He should go to Monsanto, that is, where we know he'll end up in a cushy job making bushels of money following his adventure as Secretary of Agriculture. Why waste our time? Why not just do it now Tom? You're already working for them:
USDA Plans to Outsource Biotech Studies
Under the agency's new two-year pilot project, biotech developers would conduct their own environmental assessment of transgenic crops or pay contractors to perform the analysis.
Currently, officials at USDA's Animal and Plant Health Inspection Service are responsible for the studies.
Federal environmental law requires the agency to complete such reviews before deregulating biotech crops.
Who needs the federal agency responsible for ensuring food safety for Americans? In our brave new world we rely on the "invisible hand" of the market place to regulate itself! So it's only natural that Vilsack would approve a program allowing companies like Monsanto to review itself. I'm sure Monsanto will do the environmental assessments and find that "Oh My Gosh!", GMO's are perfectly safe!
Wolf. Meet henhouse. Hens? You're toast. God bless 'Murca.
The approach has met with support from the biotech industry, which wants to reduce delays in the approval of transgenic crops.
Ahh, yes. "Delays" in the approval process. Translation: Stop regulating us and let us shove these products down people's throats. We'll worry about the consequences later.
Sound familiar? Where have we seen this before? A federal agency allowing an industry to police itself to avoid "delays" and when the inevitable happened we ALL have to deal with the consequences? Hmmmm....Oh yeah. BP.
Meh.
Critics of genetic engineering, on the other hand, worry the program will result in biased and inaccurate environmental reviews.
Yeah but critics are leftwing hippies who hate food. And why would anyone think Monsanto would produce environmental reports favorable to the products they sell? That's just crazytalk.
More good news from the article: Karen Batra of the Biotechnology Industry Organization says that since the USDA has lost lawsuits to opponents of GMOs this process will help the USDA start winning those lawsuits instead. Translation: "USDA works for the Biotech industry. And in order for the Biotech industry to win in court (AND by default, the marketplace), USDA needs to start winning in court."
Get it?
And now, instead of quality in our environmental assessments, we're seeking quantity. Because, you know, GMOs are safe. And so we need to rush headlong into fast-tracking these frankenfoods and what better way than to let the companies who create these lab foods police themselves?

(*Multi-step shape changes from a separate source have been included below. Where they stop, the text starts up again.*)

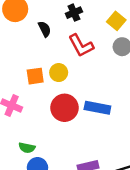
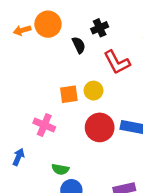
black cross: (74, 13) -> (100, 28), moved

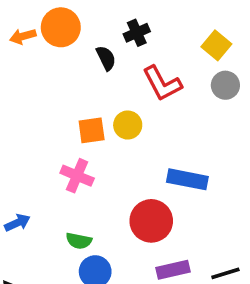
pink cross: (44, 125) -> (77, 176), moved
red circle: (100, 127) -> (151, 221), moved
blue arrow: (18, 157) -> (17, 223), turned 42

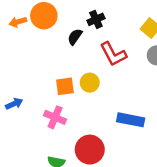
black semicircle: (106, 58) -> (75, 37), turned -119
red circle: (151, 221) -> (90, 150), moved
blue arrow: (17, 223) -> (14, 104), moved

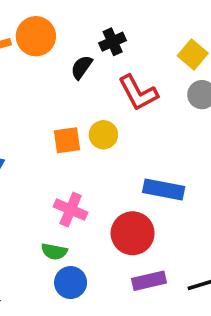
pink cross: (55, 117) -> (71, 210), moved
red circle: (90, 150) -> (133, 233), moved

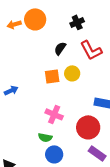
black semicircle: (82, 67) -> (60, 48), moved
purple rectangle: (149, 281) -> (97, 153), turned 48

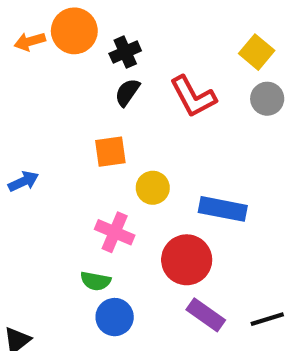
black cross: (77, 22) -> (125, 52), moved
yellow circle: (72, 73) -> (153, 188), moved

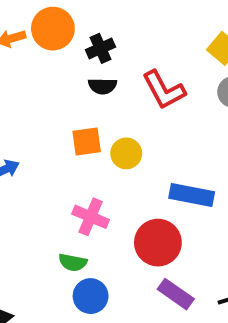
black semicircle: (127, 92) -> (102, 86), turned -124
yellow circle: (153, 188) -> (126, 153), moved

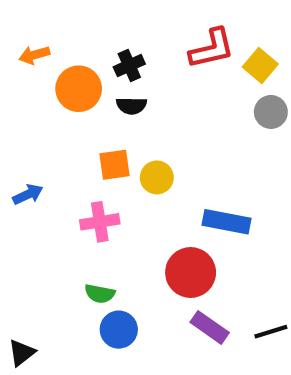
orange circle: (53, 29) -> (79, 89), moved
red L-shape: (164, 90) -> (212, 49), moved, turned -75
pink cross: (91, 217) -> (100, 222), moved, turned -32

What could go wrong?
Add this to the controversy earlier this year where US judge Jeffrey White ruled 258 acres of GMO sugarbeets destroyed because of the overwhelming evidence that risk of gene pollution of non-GMO sugarbeets in the Willamette Valley of Oregon was too great.
SO what did the USDA do in response to this court loss?
But it seems there was little victory to enjoy because according to Minnesota Public Radio, the USDA most recently announced that farmers will be allowed to grow genetically modified sugar beets this season, "while it finishes work on a full environmental impact statement on the beets' effect on other crops and the environment."
Wait. You just told the Biotech industry to go ahead and plant the GMO sugarbeets anyway while you work on regulations that will eventually allow them to do it even though the court ruled they can't?
Wow.
Then there's the GMO Alfafa fiasco, again approving a GMO crop we know will pollute the non-GMO alfalfa gene pool with no regulation whatsoever of this lab product.
Agriculture Secretary Tom Vilsack announced on Thursday that he would authorize the unrestricted commercial cultivation of genetically modified alfalfa, setting aside a controversial compromise that had generated stiff opposition.
Oh garsh. Stiff opposition from Monsanto? We can't have that.
There's the Shirley Sherrod fiasco.
Sherrod claimed the White House forced her to resign but Agriculture Secretary Tom Vilsack told CNN that he "didn't speak to anyone at the White House. ... I made this decision; it's my decision. Nobody from the White House contacted me about this at all."
And what a terrible decision that was Tom. Hmmm. Methinks your record of decision making is...uh...not so great.
And now, by creating this new program allowing the Biotech Industry to write its own environmental assessments of its products, is there any wonder why the Biotech Industry Organization named Tom Vilsack Governor of the Year in 2001?
The revolving door in Washington DC is working as fine as it ever did. This shit used to piss me off during the Bush administration.